- Born: William Lamont Abbott February 14, 1861
- Died: February 20, 1951 (aged 90)
- Education: University of Illinois at Urbana–Champaign, Mechanical Engineering (1884)

= William L. Abbott =

American mechanical engineer

William Lamont Abbott (February 14, 1861 – February 20, 1951) was an American mechanical engineer, chief operating engineer of Commonwealth Edison, president of the board of trustees of the University of Illinois, and president of the American Society of Mechanical Engineers in 1926–27.

== Youth and early career ==
Abbott was born in Morrison, Illinois in Whiteside County as son of Asa McFarland Abbott and Sarah (Sperry) Abbott. He obtained his MSc in mechanical engineering in 1884 from the University of Illinois at Urbana–Champaign.

After his graduation in 1884, Abbott started his career as machinist and draftsman in the industry. In 1885 in cooperation with F. A. Wunder he founded Wunder & Abbott Illuminating Co, one of the first arc-lighting companies in Chicago, which supplied arc lighting service in the central business district of the city.

== Further career ==
The company Wunder & Abbott Illuminating, eventually, was bought by the Chicago Edison Co., the predecessors of Commonwealth Edison. From 1888 to 1894 Abbott was president and manager at the National Electric Construction Company. In 1894 he joined Commonwealth Edison, where he made it chief operating engineer. He retired in 1935, after 50 years in the industry.

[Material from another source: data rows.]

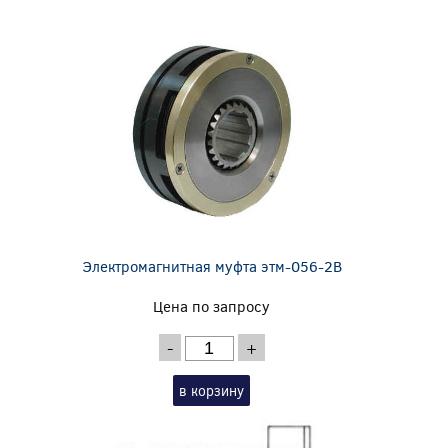
Электромагнитная муфта этм-056-2В
Цена по запросу
-
+
в корзину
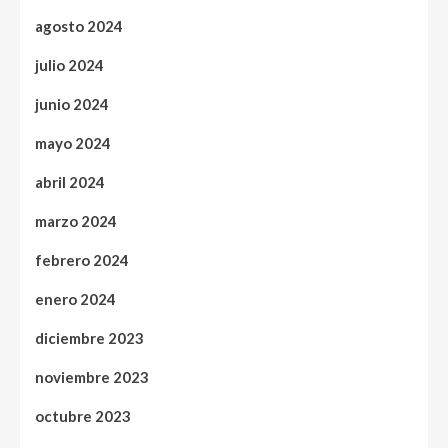
agosto 2024
julio 2024
junio 2024
mayo 2024
abril 2024
marzo 2024
febrero 2024
enero 2024
diciembre 2023
noviembre 2023
octubre 2023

During the 1920's, Abbott publicly argued that burning coal would create more arable land by warming arctic regions and would creating a year-round summer better for growing crops.

Abbott served as President of the Board of Trustees at the University of Illinois. In the year 1926-27 Abbott served as president of the American Society of Mechanical Engineers (ASME). In 1940, ASME elected him an honorary member. In 1942 he was awarded the Washington Award by the Western Society of Engineers. The University Power Plant of the University of Illinois, which entered service on September 1, 1940, was named after him.